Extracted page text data
== Segment start ==
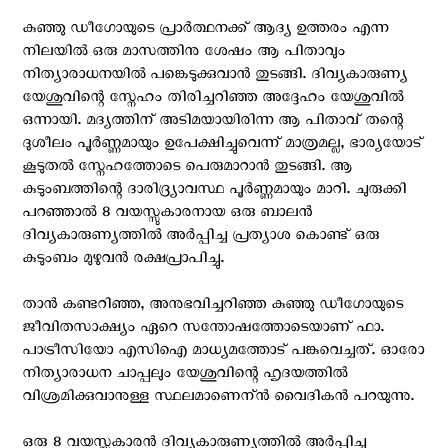
കുഞ്ഞു ഡീഗോയുടെ പ്രാര്‍ത്ഥനക്ക് ആദ്യ ഉത്തരം എന്ന
നിലയില്‍ ഒരു മാസത്തിനു ശേഷം ആ പിതാവും
നിത്യാരാധനയില്‍ പങ്കെടുക്കുവാന്‍ തുടങ്ങി. ദിവ്യകാരുണ്യ
യേശുവിന്റെ സ്നേഹം തിരിച്ചറിഞ്ഞ അദ്ദേഹം യേശുവില്‍
ഒന്നായി. മദ്യത്തിന് അടിമയായിരിന്ന ആ പിതാവ് തന്റെ
ദുശീലം പൂര്‍ണ്ണമായും ഉപേക്ഷിച്ചുവെന്ന് മാത്രമല്ല, ഭാര്യയോട്
കൂടുതല്‍ സ്നേഹത്തോടെ പെരുമാറാന്‍ തുടങ്ങി. ആ
കുടുംബത്തിന്റെ ദാരിദ്ര്യാവസ്ഥ പൂര്‍ണ്ണമായും മാറി. ചുരുക്കി
പറഞ്ഞാല്‍ 8 വയസ്സുകാരനായ ഒരു ബാലന്‍
ദിവ്യകാരുണ്യത്തില്‍ അര്‍പ്പിച്ച പ്രത്യാശ കൊണ്ട് ഒരു
കുടുംബം മുഴുവന്‍ രക്ഷപ്രാപിച്ചു.
താന്‍ കണ്ടറിഞ്ഞ, അനുഭവിച്ചറിഞ്ഞ കുഞ്ഞു ഡീഗോയുടെ
ജീവിതസാക്ഷ്യം ഏറെ സന്തോഷത്തോടെയാണ് ഫാ.
പാട്രീസിയോ എ‌സി‌ഐ മാധ്യമത്തോട് പങ്കുവെച്ചത്. ഓരോ
നിത്യാരാധന ചാപ്പലും യേശുവിന്റെ ഹൃദയത്തില്‍
വിശ്രമിക്കുവാനുള്ള സ്ഥലമാണെന്ന്‍ വൈദികന്‍ പറയുന്നു.
ഒരു 8 വയസ്സുകാരന്‍ ദിവ്യകാരുണ്യത്തില്‍ അര്‍പ്പിച്ച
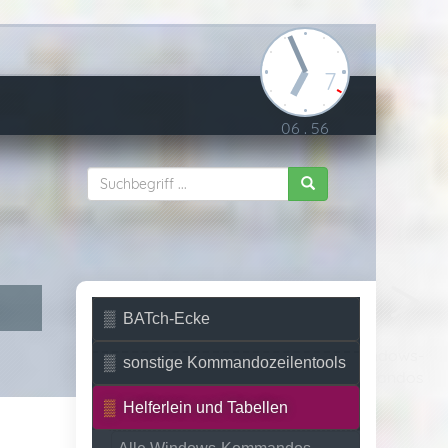
7
06
:
56
BATch-Ecke
Alle Windows-
sonstige Kommandozeilentools
Kommandos
Helferlein und Tabellen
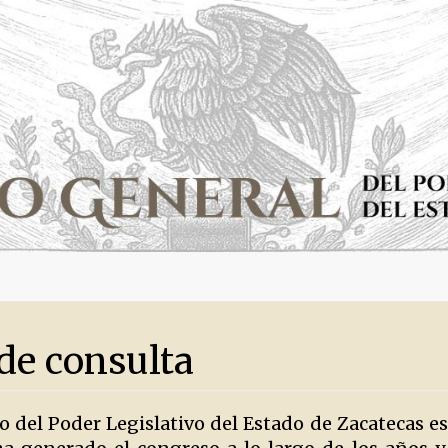
de consulta
co del Poder Legislativo del Estado de Zacatecas es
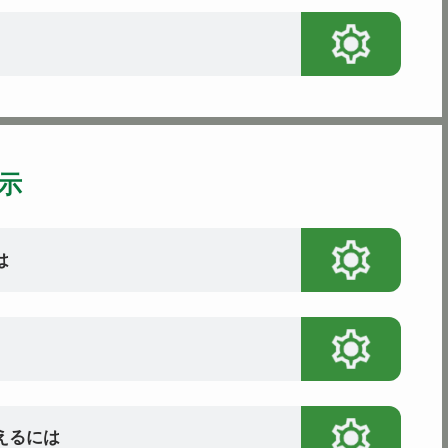
示
は
替えるには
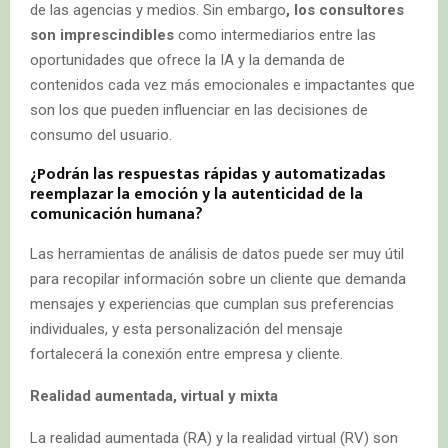
de las agencias y medios. Sin embargo
, los consultores
son imprescindibles
como intermediarios entre las
oportunidades que ofrece la IA y la demanda de
contenidos cada vez más emocionales e impactantes que
son los que pueden influenciar en las decisiones de
consumo del usuario.
¿Podrán las respuestas rápidas y automatizadas
reemplazar la emoción y la autenticidad de la
comunicación humana?
Las herramientas de análisis de datos puede ser muy útil
para recopilar información sobre un cliente que demanda
mensajes y experiencias que cumplan sus preferencias
individuales, y esta personalización del mensaje
fortalecerá la conexión entre empresa y cliente.
Realidad aumentada, virtual y mixta
La realidad aumentada (RA) y la realidad virtual (RV) son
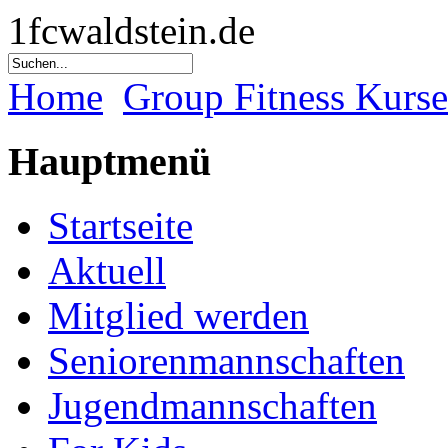
1fcwaldstein.de
Home
Group Fitness Kurse
Hauptmenü
Startseite
Aktuell
Mitglied werden
Seniorenmannschaften
Jugendmannschaften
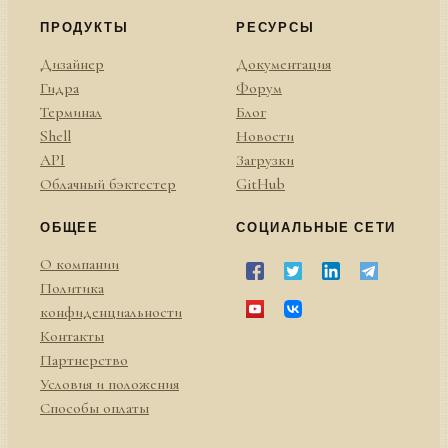
ПРОДУКТЫ
РЕСУРСЫ
Дизайнер
Документация
Гидра
Форум
Терминал
Блог
Shell
Новости
API
Загрузки
Облачный бэктестер
GitHub
ОБЩЕЕ
СОЦИАЛЬНЫЕ СЕТИ
О компании
Политика
конфиденциальности
Контакты
Партнерство
Условия и положения
Способы оплаты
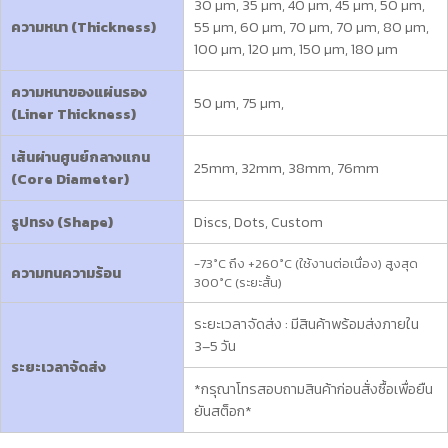
30 µm, 35 µm, 40 µm, 45 µm, 50 µm,
ความหนา (Thickness)
55 µm, 60 µm, 70 µm, 70 µm, 80 µm,
100 µm, 120 µm, 150 µm, 180 µm
ความหนาของแผ่นรอง
50 µm, 75 µm,
(Liner Thickness)
เส้นผ่านศูนย์กลางแกน
25mm, 32mm, 38mm, 76mm
(Core Diameter)
รูปทรง (Shape)
Discs, Dots, Custom
-73°C ถึง +260°C (ใช้งานต่อเนื่อง) สูงสุด
ความทนความร้อน
300°C (ระยะสั้น)
ระยะเวลาจัดส่ง : มีสินค้าพร้อมส่งภายใน
3–5 วัน
ระยะเวลาจัดส่ง
*กรุณาโทรสอบถามสินค้าก่อนสั่งซื้อเพื่อยืน
ยันสต็อก*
== Segment end ==
> **Goal of the exercise**:
Across the records, how many lines carry the word "aumentada"? The answer should be a number alone.

> **Response to the exercise**:
2